Considera la Sala que los distintos argumentos utilizados en los fallos anteriores y que ahora se reiteran, se complementan en el propósito de proveer una solución al problema de reemplazar las faltas de quienes fueron elegidos en listas con voto preferente que armonice los artículos 134 y 261 de la Constitución con los fines perseguidos por el Acto Legislativo 01 de 2003 (19) .
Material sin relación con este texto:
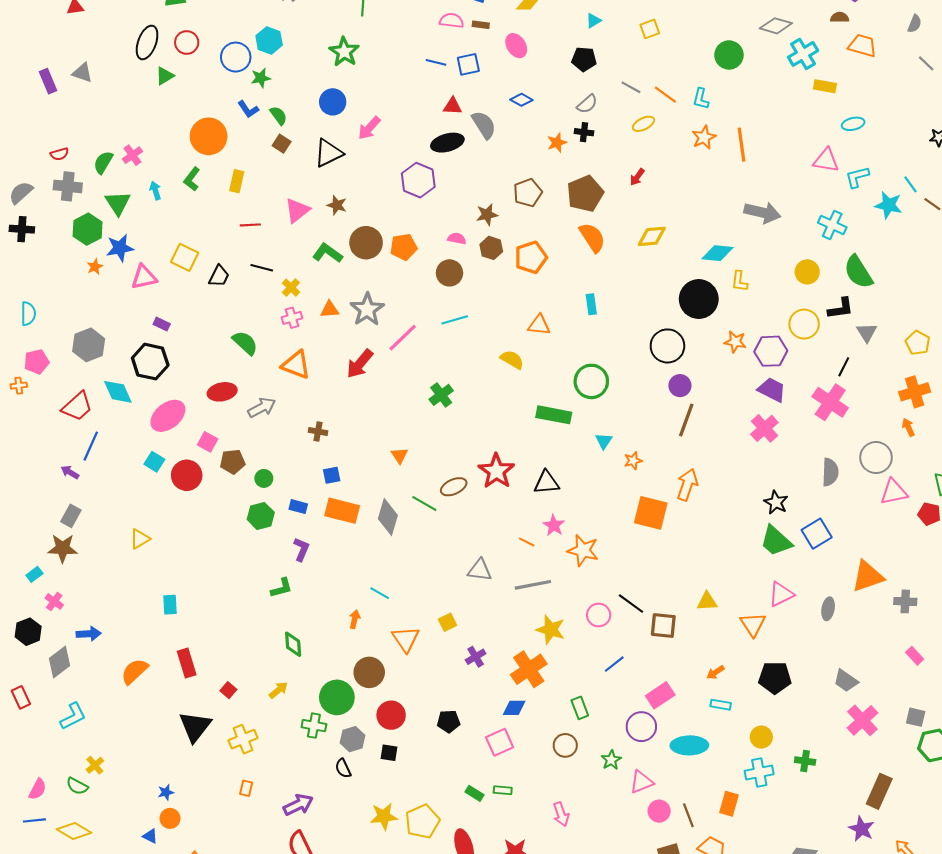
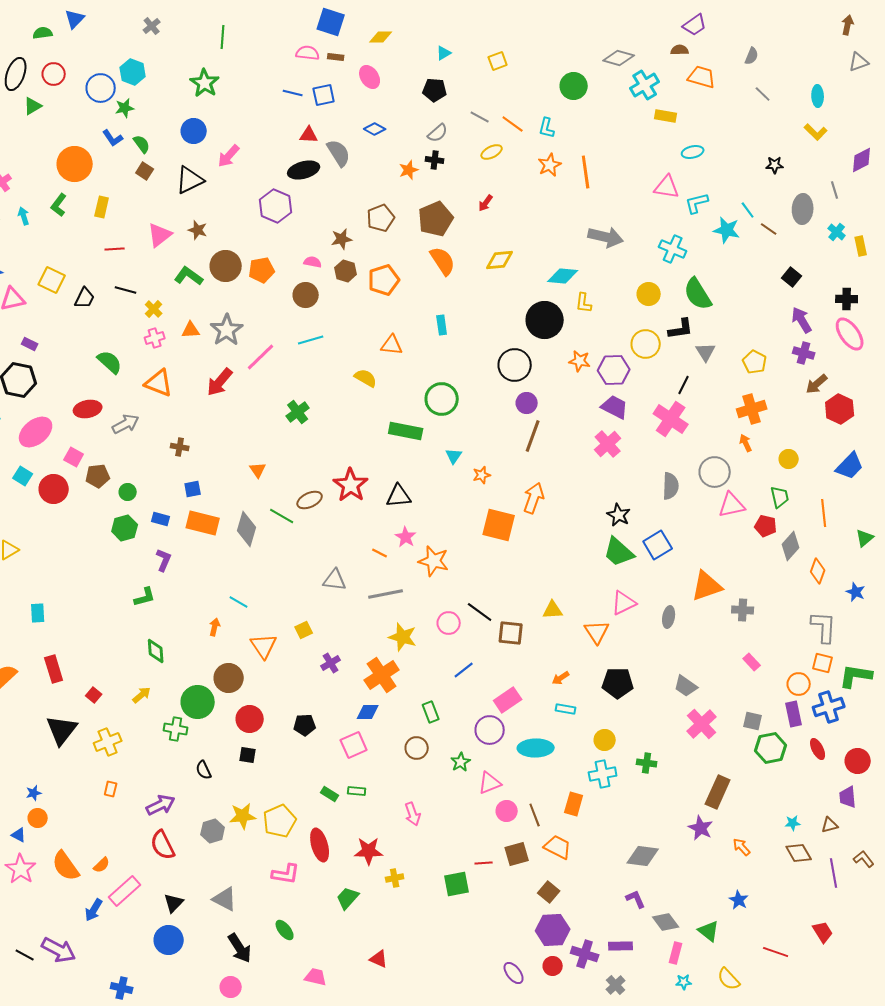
gray hexagon: (352, 739) -> (213, 831), moved

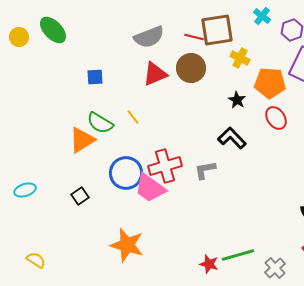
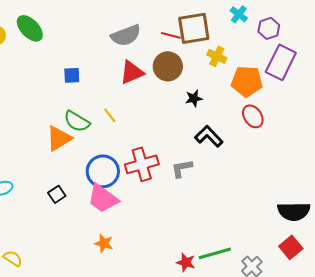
black star: (237, 100) -> (194, 98), moved, turned 30
pink trapezoid: (150, 188) -> (103, 198), moved
orange star: (127, 245) -> (104, 243), size x0.6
Al mismo propósito concurren argumentos como los expuestos por el agente del Ministerio Público según los cuales debe considerarse la lista reordenada para efectos de proveer vacantes cuando los miembros de las corporaciones públicas se hayan inscrito en listas con voto, porque así lo exige el principio del efecto útil de las normas constitucionales, el cual impone sin duda preferir la interpretación que le confiera pleno efecto al artículo 163A de la Constitución que faculta a los votantes para reordenar la lista de acuerdo con el número de votos. Así lo exige igualmente el principio de la eficacia del voto establecido en el Código Electoral, de acuerdo con el cual debe preferirse la interpretación de las normas electorales que le otorguen validez al voto y legitimidad a la representación del elegido. Y no hay duda de que ostenta una mayor legitimidad democrática para ser congresista quien en una lista con voto preferente recibió el favor de los electores mediante sus votos, que quien sin haberlo recibido invoca el orden de inscripción de una lista a cuya conformación no concurrieron los electores».
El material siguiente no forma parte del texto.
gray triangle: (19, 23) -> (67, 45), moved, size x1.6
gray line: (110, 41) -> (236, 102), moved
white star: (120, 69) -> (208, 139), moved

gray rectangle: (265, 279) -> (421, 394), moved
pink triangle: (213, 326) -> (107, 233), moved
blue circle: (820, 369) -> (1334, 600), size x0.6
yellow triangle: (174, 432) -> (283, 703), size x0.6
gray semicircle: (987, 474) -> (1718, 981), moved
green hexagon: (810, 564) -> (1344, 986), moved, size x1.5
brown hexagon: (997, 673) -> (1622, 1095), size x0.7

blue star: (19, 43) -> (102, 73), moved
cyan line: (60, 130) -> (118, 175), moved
(Sentencia de 24 de abril de 2008. Radicación 11001-03-28-000-2007-00043-00. Magistrado Ponente: Dr. Mauricio Torres Cuervo).

(14) La existencia de listas cerradas antes de la Constitución de 1991 justificaba que el orden de inscripción de la lista se tuviera en cuenta en dicho ordenamiento, como pretendió probar uno de los coadyuvantes de las pretensiones de la demanda al citar los artículos 93, 99, 185 y 196 de la Constitución anterior a 1991.
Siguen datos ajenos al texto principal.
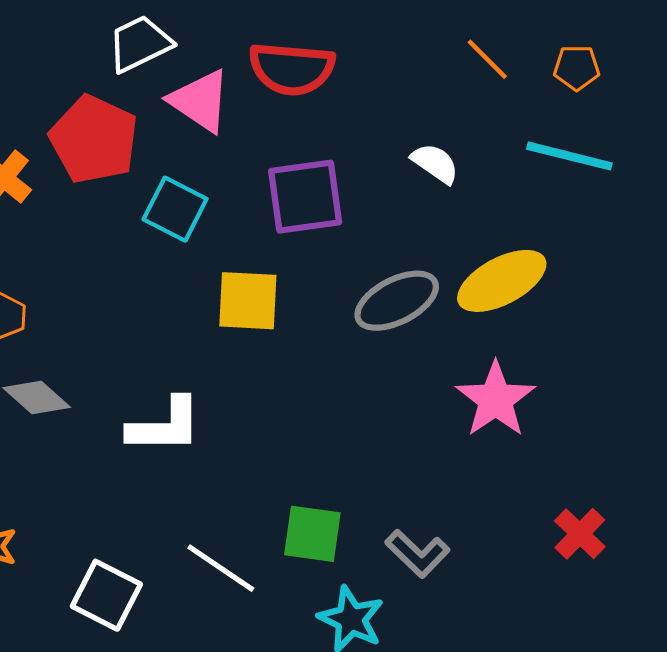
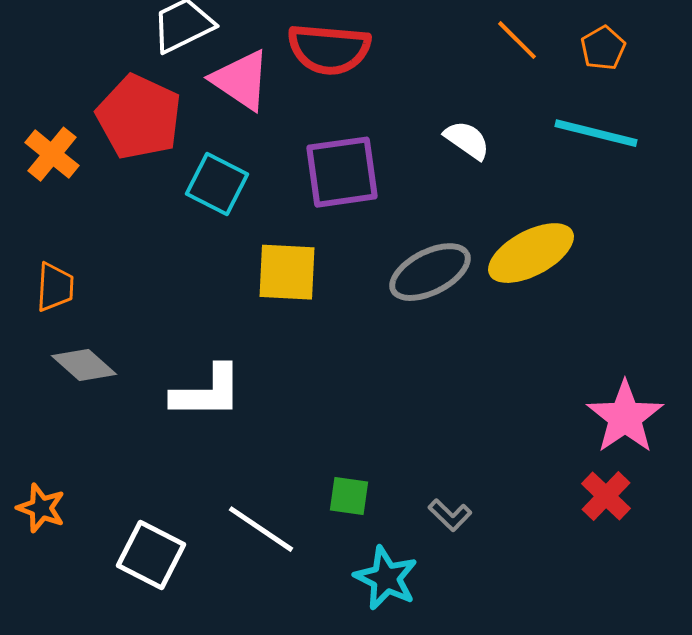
orange pentagon: (577, 68) -> (603, 48), turned -30
pink star: (496, 400) -> (625, 417), moved
green square: (312, 534) -> (349, 496), size x0.7
gray L-shape: (417, 554) -> (450, 515), size x0.7

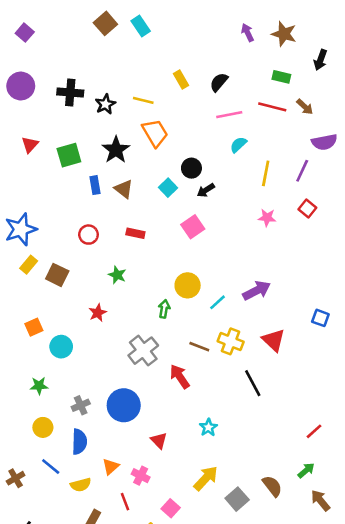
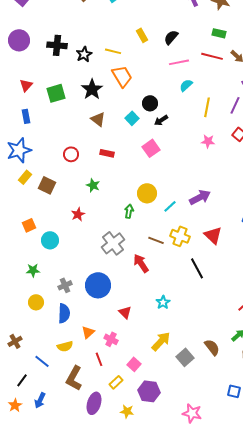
blue rectangle: (95, 185) -> (26, 116), moved
blue line: (51, 467) -> (42, 361), moved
(15) La Sentencia de 9 de noviembre de 2000, proferida por la Sección Quinta, Sala de lo Contencioso Administrativo del Consejo de Estado, radicación 2723 se refiere, entre otras, a las consecuencias de la nulidad de actos administrativos que declaran elecciones o disponen nombramientos.

(16) Así las denomina la Corte Constitucional en la Sentencia C-208 de 2005, por la cual se declaró exequibles los incisos tercero y cuarto del artículo 13 del Acto Legislativo No. 01 de 2003, que introdujo el nuevo artículo 263 A constitucional.

(17) Modificado por el artículo 1º num. 13 del D.E. 2282 de 1989.

(18) Ver Pérez Escobar, Jacobo, Derecho Constitucional Colombiano, Ed. Temis, Quinta Edición, 1997, pág. 91.

(19) Interpretaciones semejantes de los artículos 134, 261 y 263A de la Constitución fueron efectuadas por el Consejo Nacional Electoral al emitir sus conceptos 7019 de 2004, 0409 de 2006 y 1059 del mismo año, por la Sala de Consulta y Servicio Civil del Consejo de Estado al emitir el concepto 1872 del 12 de diciembre de 2007 y por la Sección Cuarta en la sentencia de tutela de 27 de marzo de 2008, expediente 02399-01, al estudiar el problema de la provisión de vacantes dejadas por quienes fueron elegidos en listas con voto preferente.